*Exercise requirements*:
Retype the whole listing exactly. Leave out pictures.

*Source material*:
■ ■ ■ ■ ■ ■ ■

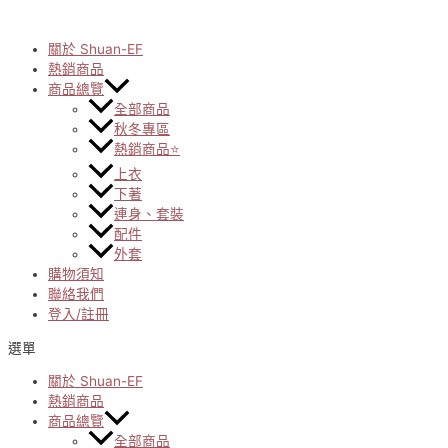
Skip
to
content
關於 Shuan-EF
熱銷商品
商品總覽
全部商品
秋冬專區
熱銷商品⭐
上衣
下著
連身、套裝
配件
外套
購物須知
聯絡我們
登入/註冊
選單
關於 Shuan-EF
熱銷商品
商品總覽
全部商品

■ ■ ■ ■ ■ ■ ■

*Your response*:
Skip
to
content
關於 Shuan-EF
熱銷商品
商品總覽
全部商品
秋冬專區
熱銷商品⭐
上衣
下著
連身、套裝
配件
外套
購物須知
聯絡我們
登入/註冊
選單
關於 Shuan-EF
熱銷商品
商品總覽
全部商品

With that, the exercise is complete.